## EXERCISE
The answer must be an exact copy of the entries that follow, with all images removed.

## SUPPLIED RECORDS
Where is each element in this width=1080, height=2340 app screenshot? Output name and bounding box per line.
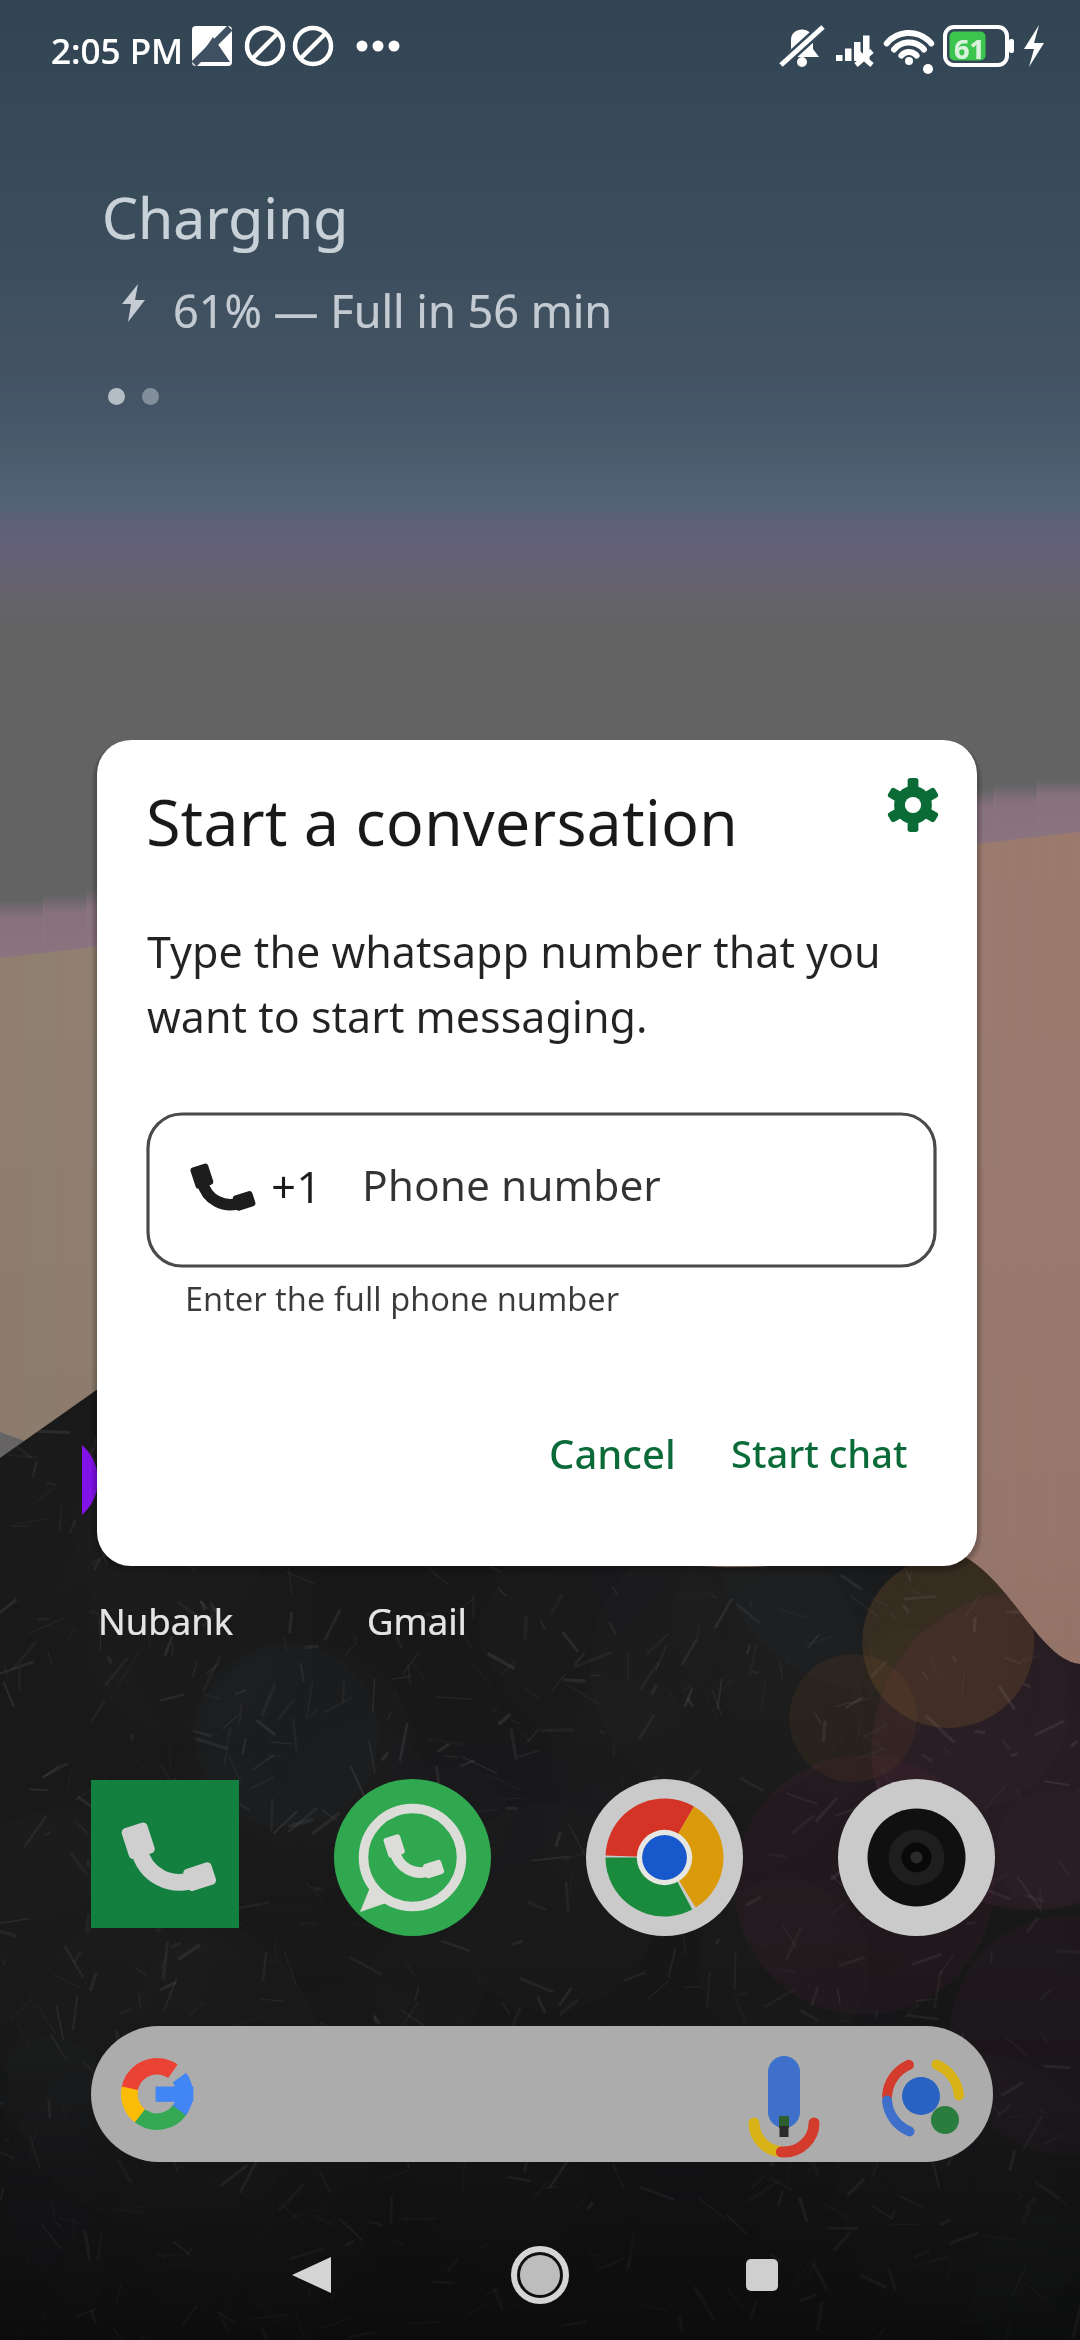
staticText: Type the whatsapp number that you want t…	[147, 922, 881, 1046]
staticText: Charging	[102, 178, 349, 256]
button[interactable]: Back	[272, 2237, 352, 2317]
button[interactable]: Home	[500, 2235, 580, 2315]
staticText: Start chat	[731, 1427, 908, 1479]
staticText: Nubank	[98, 1596, 234, 1646]
button[interactable]: Chrome	[586, 1779, 743, 1936]
staticText: Cancel	[549, 1426, 676, 1480]
button[interactable]: Cancel	[521, 1413, 704, 1493]
button[interactable]: Camera	[838, 1779, 995, 1936]
staticText: Enter the full phone number	[185, 1276, 620, 1320]
button[interactable]: +1	[148, 1114, 935, 1266]
button[interactable]: WhatsApp	[334, 1779, 491, 1936]
button[interactable]: Phone	[91, 1780, 239, 1928]
button[interactable]: Start chat	[703, 1413, 936, 1493]
button[interactable]: Search	[91, 2026, 993, 2162]
staticText: 61	[954, 30, 985, 67]
button[interactable]: Settings	[865, 757, 961, 853]
staticText: Phone number	[362, 1156, 661, 1214]
staticText: 2:05 PM	[51, 27, 184, 75]
button[interactable]: Recent apps	[722, 2235, 802, 2315]
staticText: Start a conversation	[146, 779, 738, 865]
staticText: 61% — Full in 56 min	[173, 280, 613, 341]
staticText: +1	[271, 1156, 322, 1216]
staticText: Gmail	[367, 1596, 468, 1646]
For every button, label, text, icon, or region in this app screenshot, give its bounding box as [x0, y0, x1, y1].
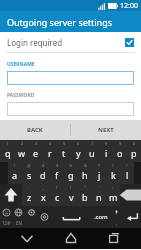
staticText: _ [42, 185, 44, 190]
button[interactable]: ( [50, 184, 64, 206]
other: Login required checkbox [125, 38, 134, 47]
button[interactable]: ' [92, 184, 106, 206]
button[interactable]: ) [64, 184, 78, 206]
staticText: q [5, 147, 11, 159]
button[interactable]: .com [92, 206, 110, 228]
button[interactable]: $ [50, 162, 64, 184]
staticText: j [98, 169, 101, 181]
button[interactable]: / [120, 162, 134, 184]
staticText: d [40, 169, 46, 181]
staticText: & [84, 163, 87, 168]
staticText: PASSWORD [7, 92, 35, 99]
button[interactable]: NEXT [71, 120, 141, 140]
button[interactable] [7, 102, 134, 116]
button[interactable]: # [36, 162, 50, 184]
button[interactable]: 1 [0, 140, 15, 162]
staticText: v [69, 191, 74, 203]
staticText: Outgoing server settings [7, 16, 113, 28]
staticText: y [76, 147, 81, 159]
button[interactable]: 3 [29, 140, 43, 162]
staticText: r [48, 147, 52, 159]
staticText: ? [112, 163, 114, 168]
button[interactable]: 2 [15, 140, 29, 162]
button[interactable]: Space [51, 206, 92, 228]
button[interactable]: 7 [85, 140, 99, 162]
staticText: - [28, 185, 30, 190]
staticText: BACK [27, 126, 43, 134]
button[interactable]: Outgoing server settings [0, 11, 141, 32]
button[interactable]: Settings [25, 206, 38, 228]
button[interactable]: Symbols [0, 206, 12, 228]
staticText: b [82, 191, 88, 203]
staticText: i [105, 147, 108, 159]
staticText: " [84, 185, 86, 190]
button[interactable]: - [22, 184, 36, 206]
staticText: t [62, 147, 66, 159]
staticText: w [18, 147, 26, 159]
staticText: k [111, 169, 116, 181]
staticText: e [33, 147, 39, 159]
staticText: @ [27, 163, 31, 168]
button[interactable]: 6 [71, 140, 85, 162]
button[interactable]: Enter [123, 206, 141, 228]
button[interactable]: 0 [127, 140, 141, 162]
button[interactable]: Backspace [120, 184, 141, 206]
staticText: .com [94, 213, 108, 221]
staticText: ' [99, 185, 100, 190]
staticText: * [98, 163, 101, 168]
staticText: 0 [133, 141, 136, 146]
button[interactable]: At sign [38, 206, 51, 228]
staticText: ) [70, 185, 72, 190]
staticText: u [89, 147, 95, 159]
button[interactable]: Home [54, 228, 88, 249]
staticText: n [96, 191, 102, 203]
button[interactable]: : [106, 184, 120, 206]
staticText: Login required [7, 37, 63, 48]
button[interactable]: Shift [0, 184, 22, 206]
staticText: 3 [35, 141, 38, 146]
staticText: 12# [2, 220, 11, 226]
button[interactable]: @ [22, 162, 36, 184]
staticText: g [68, 169, 74, 181]
staticText: p [131, 147, 137, 159]
staticText: EN [16, 220, 22, 226]
button[interactable]: Language [12, 206, 25, 228]
staticText: m [109, 191, 118, 203]
button[interactable]: Recent apps [97, 228, 131, 249]
button[interactable]: ! [8, 162, 22, 184]
staticText: / [126, 163, 128, 168]
button[interactable]: 4 [43, 140, 57, 162]
staticText: # [42, 163, 45, 168]
staticText: 6 [77, 141, 80, 146]
button[interactable]: 8 [99, 140, 113, 162]
button[interactable]: & [78, 162, 92, 184]
staticText: a [12, 169, 18, 181]
staticText: 12:00 [120, 1, 138, 11]
button[interactable]: 5 [57, 140, 71, 162]
button[interactable] [7, 71, 134, 85]
staticText: 4 [49, 141, 52, 146]
button[interactable]: * [92, 162, 106, 184]
staticText: z [27, 191, 32, 203]
button[interactable]: % [64, 162, 78, 184]
staticText: NEXT [98, 126, 114, 134]
staticText: USERNAME [7, 61, 35, 68]
staticText: $ [56, 163, 59, 168]
button[interactable]: Back [10, 228, 44, 249]
staticText: : [112, 185, 114, 190]
staticText: 8 [105, 141, 108, 146]
staticText: ( [56, 185, 58, 190]
staticText: l [126, 169, 129, 181]
button[interactable]: 9 [113, 140, 127, 162]
staticText: c [55, 191, 60, 203]
button[interactable]: ? [106, 162, 120, 184]
button[interactable]: " [78, 184, 92, 206]
button[interactable]: Voice input [110, 206, 123, 228]
staticText: , [116, 220, 118, 226]
staticText: 1 [6, 141, 9, 146]
button[interactable]: Login required [0, 32, 141, 52]
staticText: o [117, 147, 123, 159]
staticText: f [55, 169, 59, 181]
button[interactable]: _ [36, 184, 50, 206]
button[interactable]: BACK [0, 120, 70, 140]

## TASK RESULT
Where is each element in this width=1080, height=2340 app screenshot? Output name and bounding box per line.
staticText: Type the whatsapp number that you want t…	[147, 922, 881, 1046]
staticText: Charging	[102, 178, 349, 256]
button[interactable]: Back	[272, 2237, 352, 2317]
button[interactable]: Home	[500, 2235, 580, 2315]
staticText: Start chat	[731, 1427, 908, 1479]
staticText: Nubank	[98, 1596, 234, 1646]
button[interactable]: Chrome	[586, 1779, 743, 1936]
staticText: Cancel	[549, 1426, 676, 1480]
button[interactable]: Cancel	[521, 1413, 704, 1493]
button[interactable]: Camera	[838, 1779, 995, 1936]
staticText: Enter the full phone number	[185, 1276, 620, 1320]
button[interactable]: +1	[148, 1114, 935, 1266]
button[interactable]: WhatsApp	[334, 1779, 491, 1936]
button[interactable]: Phone	[91, 1780, 239, 1928]
button[interactable]: Start chat	[703, 1413, 936, 1493]
button[interactable]: Search	[91, 2026, 993, 2162]
staticText: 61	[954, 30, 985, 67]
button[interactable]: Settings	[865, 757, 961, 853]
staticText: Phone number	[362, 1156, 661, 1214]
staticText: 2:05 PM	[51, 27, 184, 75]
button[interactable]: Recent apps	[722, 2235, 802, 2315]
staticText: Start a conversation	[146, 779, 738, 865]
staticText: 61% — Full in 56 min	[173, 280, 613, 341]
staticText: +1	[271, 1156, 322, 1216]
staticText: Gmail	[367, 1596, 468, 1646]
For every button, label, text, icon, or region in this app screenshot, give its bounding box as [x0, y0, x1, y1].
staticText: _ [42, 185, 44, 190]
button[interactable]: ( [50, 184, 64, 206]
other: Login required checkbox [125, 38, 134, 47]
button[interactable]: ' [92, 184, 106, 206]
button[interactable]: ) [64, 184, 78, 206]
staticText: q [5, 147, 11, 159]
button[interactable]: .com [92, 206, 110, 228]
button[interactable]: $ [50, 162, 64, 184]
staticText: j [98, 169, 101, 181]
button[interactable]: / [120, 162, 134, 184]
staticText: d [40, 169, 46, 181]
staticText: & [84, 163, 87, 168]
staticText: PASSWORD [7, 92, 35, 99]
button[interactable]: NEXT [71, 120, 141, 140]
button[interactable] [7, 102, 134, 116]
button[interactable]: # [36, 162, 50, 184]
button[interactable]: 1 [0, 140, 15, 162]
staticText: v [69, 191, 74, 203]
staticText: Outgoing server settings [7, 16, 113, 28]
staticText: y [76, 147, 81, 159]
button[interactable]: 3 [29, 140, 43, 162]
staticText: r [48, 147, 52, 159]
staticText: ? [112, 163, 114, 168]
button[interactable]: 2 [15, 140, 29, 162]
button[interactable]: Space [51, 206, 92, 228]
button[interactable]: 7 [85, 140, 99, 162]
staticText: - [28, 185, 30, 190]
staticText: BACK [27, 126, 43, 134]
button[interactable]: Outgoing server settings [0, 11, 141, 32]
button[interactable]: Settings [25, 206, 38, 228]
button[interactable]: Symbols [0, 206, 12, 228]
staticText: b [82, 191, 88, 203]
staticText: i [105, 147, 108, 159]
staticText: " [84, 185, 86, 190]
button[interactable]: - [22, 184, 36, 206]
staticText: t [62, 147, 66, 159]
staticText: w [18, 147, 26, 159]
staticText: k [111, 169, 116, 181]
staticText: e [33, 147, 39, 159]
staticText: @ [27, 163, 31, 168]
button[interactable]: 6 [71, 140, 85, 162]
button[interactable]: Enter [123, 206, 141, 228]
button[interactable]: 0 [127, 140, 141, 162]
button[interactable]: Backspace [120, 184, 141, 206]
staticText: .com [94, 213, 108, 221]
staticText: ' [99, 185, 100, 190]
staticText: * [98, 163, 101, 168]
staticText: 0 [133, 141, 136, 146]
button[interactable]: At sign [38, 206, 51, 228]
staticText: ) [70, 185, 72, 190]
staticText: u [89, 147, 95, 159]
button[interactable]: Home [54, 228, 88, 249]
staticText: n [96, 191, 102, 203]
button[interactable]: : [106, 184, 120, 206]
staticText: Login required [7, 37, 63, 48]
button[interactable]: Shift [0, 184, 22, 206]
staticText: 3 [35, 141, 38, 146]
staticText: 12# [2, 220, 11, 226]
button[interactable]: @ [22, 162, 36, 184]
staticText: g [68, 169, 74, 181]
staticText: p [131, 147, 137, 159]
staticText: EN [16, 220, 22, 226]
button[interactable]: Language [12, 206, 25, 228]
staticText: m [109, 191, 118, 203]
button[interactable]: Recent apps [97, 228, 131, 249]
button[interactable]: ! [8, 162, 22, 184]
staticText: / [126, 163, 128, 168]
button[interactable]: 4 [43, 140, 57, 162]
staticText: # [42, 163, 45, 168]
staticText: 6 [77, 141, 80, 146]
button[interactable]: 8 [99, 140, 113, 162]
button[interactable]: & [78, 162, 92, 184]
staticText: a [12, 169, 18, 181]
staticText: 12:00 [120, 1, 138, 11]
button[interactable]: 5 [57, 140, 71, 162]
button[interactable] [7, 71, 134, 85]
staticText: 4 [49, 141, 52, 146]
button[interactable]: * [92, 162, 106, 184]
staticText: z [27, 191, 32, 203]
button[interactable]: % [64, 162, 78, 184]
staticText: NEXT [98, 126, 114, 134]
staticText: USERNAME [7, 61, 35, 68]
staticText: $ [56, 163, 59, 168]
button[interactable]: Back [10, 228, 44, 249]
staticText: : [112, 185, 114, 190]
staticText: 8 [105, 141, 108, 146]
staticText: ( [56, 185, 58, 190]
staticText: l [126, 169, 129, 181]
button[interactable]: 9 [113, 140, 127, 162]
staticText: c [55, 191, 60, 203]
button[interactable]: ? [106, 162, 120, 184]
button[interactable]: " [78, 184, 92, 206]
button[interactable]: Voice input [110, 206, 123, 228]
staticText: , [116, 220, 118, 226]
staticText: 1 [6, 141, 9, 146]
button[interactable]: Login required [0, 32, 141, 52]
staticText: o [117, 147, 123, 159]
staticText: f [55, 169, 59, 181]
button[interactable]: _ [36, 184, 50, 206]
button[interactable]: BACK [0, 120, 70, 140]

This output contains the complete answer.